For linear systems with Gaussian noise, the Kalman filter gives the minimum-variance estimate of the system state. It alternates between prediction, using the state-space model, and correction, using incoming measurements. The filter maintains both a state estimate and an error covariance matrix. Variants such as the extended Kalman filter and unscented Kalman filter are used for nonlinear systems.
A Kalman filter estimates the internal state of a dynamic system when measurements are noisy, incomplete, or indirect. It combines two sources of information: a model that predicts how the state evolves and measurements that partially observe the state. The filter also tracks uncertainty, so it can weigh model prediction against measurement correction.
Prediction and correction
In the prediction step, the filter propagates the current state estimate through the state-space model. It also propagates the covariance matrix, increasing uncertainty according to process noise. In the correction step, the filter compares the predicted measurement with the actual measurement. The difference is the innovation. The Kalman gain determines how strongly the estimate should move toward the measurement.
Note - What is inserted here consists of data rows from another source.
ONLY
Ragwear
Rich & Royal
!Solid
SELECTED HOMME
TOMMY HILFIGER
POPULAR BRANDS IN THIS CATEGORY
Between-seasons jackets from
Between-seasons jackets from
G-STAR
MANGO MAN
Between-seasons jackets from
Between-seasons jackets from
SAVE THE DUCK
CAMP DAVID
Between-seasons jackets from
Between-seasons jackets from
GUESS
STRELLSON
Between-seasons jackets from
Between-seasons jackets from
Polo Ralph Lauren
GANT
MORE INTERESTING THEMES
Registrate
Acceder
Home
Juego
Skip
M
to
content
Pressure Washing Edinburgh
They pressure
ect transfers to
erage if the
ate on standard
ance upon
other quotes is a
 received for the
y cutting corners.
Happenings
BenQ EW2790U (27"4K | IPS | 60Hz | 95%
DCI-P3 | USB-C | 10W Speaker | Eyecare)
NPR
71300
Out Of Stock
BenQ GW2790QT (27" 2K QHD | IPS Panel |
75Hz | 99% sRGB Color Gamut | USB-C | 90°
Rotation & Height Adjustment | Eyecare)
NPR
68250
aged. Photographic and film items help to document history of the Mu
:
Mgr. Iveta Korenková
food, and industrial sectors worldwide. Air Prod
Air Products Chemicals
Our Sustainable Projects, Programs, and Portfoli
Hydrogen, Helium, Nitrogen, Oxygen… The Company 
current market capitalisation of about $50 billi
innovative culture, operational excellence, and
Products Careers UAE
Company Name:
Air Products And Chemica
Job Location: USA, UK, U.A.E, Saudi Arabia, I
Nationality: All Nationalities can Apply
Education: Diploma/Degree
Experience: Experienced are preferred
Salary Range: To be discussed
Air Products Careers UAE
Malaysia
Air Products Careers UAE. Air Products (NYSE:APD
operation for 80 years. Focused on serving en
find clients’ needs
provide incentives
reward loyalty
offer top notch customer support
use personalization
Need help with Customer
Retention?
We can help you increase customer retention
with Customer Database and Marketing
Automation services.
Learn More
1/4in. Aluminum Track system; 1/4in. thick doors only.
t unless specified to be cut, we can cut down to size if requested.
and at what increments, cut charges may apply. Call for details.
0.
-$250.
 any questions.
If measurement noise is high, the filter trusts the model more. If model uncertainty is high, it trusts the measurement more. This balance is controlled by process-noise covariance Q and measurement-noise covariance R.
Applications
Kalman filters are used in inertial navigation, aircraft attitude estimation, vehicle tracking, robotics, GPS fusion, motor control, battery state estimation, radar tracking, sensor calibration, and process monitoring. A common example is combining gyroscope data with accelerometer, magnetometer, encoder, or GPS measurements. The gyroscope gives smooth short-term motion information but drifts over time; other sensors can correct the drift.
Variants
The classical Kalman filter assumes linear dynamics and measurement equations with Gaussian noise. The extended Kalman filter linearizes nonlinear models using Jacobian matrices. The unscented Kalman filter propagates selected sample points through nonlinear models. Particle filters are used when distributions are strongly non-Gaussian or multimodal, but they are computationally heavier.
Common mistakes
A common mistake is treating the filter as a magic smoother. If the model is wrong, sensors are biased, timestamps are inconsistent, or noise covariances are unrealistic, the estimate can be confidently wrong. Another mistake is tuning only until the output looks smooth. Excessive smoothing can add delay and degrade control. Good filter design checks observability, sampling rate, sensor calibration, units, time synchronization, innovation statistics, covariance consistency, and behaviour during sensor faults.